Das hier versuche ich mit ziemlich neutralen Worten zu beschreiben, denn es ist alles nicht nur zu privat für ein öffentliches Tagebuch, sondern ich selber kann es emotional gar nicht richtig fassen. Mir ist klar, dass die Erlebnisse des heutigen Tages Auswirkungen in mir verursachen - wahrscheinlich wird dieses "Scheiß-Egal-Gefühl" in mir noch stärker werden, denn ich kann keinen Menschen mehr ernst nehmen, der anderen etwas vom Leben erzählt, der das Verhalten anderer Leute bestimmen oder es auch nur bewerten möchte. Ich pfeife auf jede Art von Bewertung. Was bisher meist den Pfaffen, Journalisten oder Politikern vorbehalten war, weitet sich aus auf jeden Menschen, der anderen etwas vorschreiben möchte. Das birgt natürlich die Gefahr, für andere als schwierig oder kauzig wahrgenommen zu werden (meine Nichte: "Georg, du bist anstrengend!") - insofern verstehe ich die lebenslange Strategie meines Bruders sogar, durch eine Maske des Normalen und mit einer gespielten Einsicht, größere Klippen zu umschiffen (allein er kann sie jetzt nicht mehr ausreichend clever verstecken), doch hinter der Maske, eben auch hinter meiner, lauert quasi eine emotionslose Egalität. Die Emotionen bleiben den wenigen Menschen vorbehalten, die mir etwas bedeuten, wie meinem Bruder, der Familie und der überraschenden Begegnung am Tage.
Nun denn, heute ein wenig besinnlicher als sonst.

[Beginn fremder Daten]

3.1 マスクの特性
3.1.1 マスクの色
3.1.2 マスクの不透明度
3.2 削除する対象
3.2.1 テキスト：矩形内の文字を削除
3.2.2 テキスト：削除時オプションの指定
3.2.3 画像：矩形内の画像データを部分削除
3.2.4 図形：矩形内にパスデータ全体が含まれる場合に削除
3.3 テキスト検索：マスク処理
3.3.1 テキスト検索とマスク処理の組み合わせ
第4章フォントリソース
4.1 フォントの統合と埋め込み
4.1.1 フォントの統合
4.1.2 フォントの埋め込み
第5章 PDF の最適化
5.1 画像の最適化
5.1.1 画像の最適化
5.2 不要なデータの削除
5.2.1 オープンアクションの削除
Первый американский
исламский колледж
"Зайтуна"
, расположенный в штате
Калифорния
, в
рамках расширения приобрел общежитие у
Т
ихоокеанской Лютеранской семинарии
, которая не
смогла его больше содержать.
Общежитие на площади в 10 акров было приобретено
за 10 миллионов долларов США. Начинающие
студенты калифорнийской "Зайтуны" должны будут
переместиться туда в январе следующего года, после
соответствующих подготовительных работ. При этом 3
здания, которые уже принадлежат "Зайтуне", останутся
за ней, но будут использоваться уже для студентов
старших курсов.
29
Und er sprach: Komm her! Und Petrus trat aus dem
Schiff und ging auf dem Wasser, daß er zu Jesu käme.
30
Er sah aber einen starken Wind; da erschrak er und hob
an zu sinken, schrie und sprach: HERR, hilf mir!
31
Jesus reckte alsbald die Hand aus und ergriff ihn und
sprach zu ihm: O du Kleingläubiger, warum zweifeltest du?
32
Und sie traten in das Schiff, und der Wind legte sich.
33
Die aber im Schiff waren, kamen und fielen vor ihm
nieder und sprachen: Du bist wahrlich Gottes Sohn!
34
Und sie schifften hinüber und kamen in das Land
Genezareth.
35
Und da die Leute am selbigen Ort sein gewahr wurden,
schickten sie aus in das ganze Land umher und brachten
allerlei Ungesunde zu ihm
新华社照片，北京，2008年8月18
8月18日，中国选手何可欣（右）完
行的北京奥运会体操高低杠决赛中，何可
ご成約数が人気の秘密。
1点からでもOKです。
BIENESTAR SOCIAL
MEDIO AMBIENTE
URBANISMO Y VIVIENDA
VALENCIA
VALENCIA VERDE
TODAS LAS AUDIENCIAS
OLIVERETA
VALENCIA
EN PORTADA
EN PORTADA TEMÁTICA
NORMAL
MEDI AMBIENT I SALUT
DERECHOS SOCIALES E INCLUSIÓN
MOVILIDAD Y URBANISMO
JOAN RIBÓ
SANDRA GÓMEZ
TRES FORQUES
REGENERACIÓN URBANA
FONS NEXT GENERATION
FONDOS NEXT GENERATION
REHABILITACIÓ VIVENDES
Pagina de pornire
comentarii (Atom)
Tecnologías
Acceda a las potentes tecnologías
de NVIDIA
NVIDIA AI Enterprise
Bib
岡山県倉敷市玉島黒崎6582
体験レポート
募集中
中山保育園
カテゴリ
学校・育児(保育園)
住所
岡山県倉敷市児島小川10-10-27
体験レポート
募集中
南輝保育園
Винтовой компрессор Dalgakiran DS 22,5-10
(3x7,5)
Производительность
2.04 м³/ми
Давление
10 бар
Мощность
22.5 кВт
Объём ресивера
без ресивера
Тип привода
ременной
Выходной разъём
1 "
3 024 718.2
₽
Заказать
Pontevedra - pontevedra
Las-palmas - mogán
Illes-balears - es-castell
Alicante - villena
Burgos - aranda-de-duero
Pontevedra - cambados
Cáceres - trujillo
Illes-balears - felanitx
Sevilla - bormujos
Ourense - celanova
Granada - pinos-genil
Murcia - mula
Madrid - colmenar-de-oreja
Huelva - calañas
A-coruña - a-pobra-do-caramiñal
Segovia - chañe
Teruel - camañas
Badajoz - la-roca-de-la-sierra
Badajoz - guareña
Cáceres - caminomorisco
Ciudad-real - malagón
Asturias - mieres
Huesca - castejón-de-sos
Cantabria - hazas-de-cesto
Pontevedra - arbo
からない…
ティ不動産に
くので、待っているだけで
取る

Und selbst das ist wahrscheinlich schlecht in Worten ausgedrückt, fordert es geradezu die Missverständnisse erst so richtig heraus, doch es ist so, dass mir 99,9 % aller Menschen schrecklich egal geworden sind und ich die Kasper von Polizei und Behörden über die Moralisten der medialen Öffentlichkeit bis hin zu ganz normalen Menschen, die einfach nur bescheuert sind, mit immer weniger innerer Aufregung oder Empörung mitleidslos aber herzhaft auslachen kann.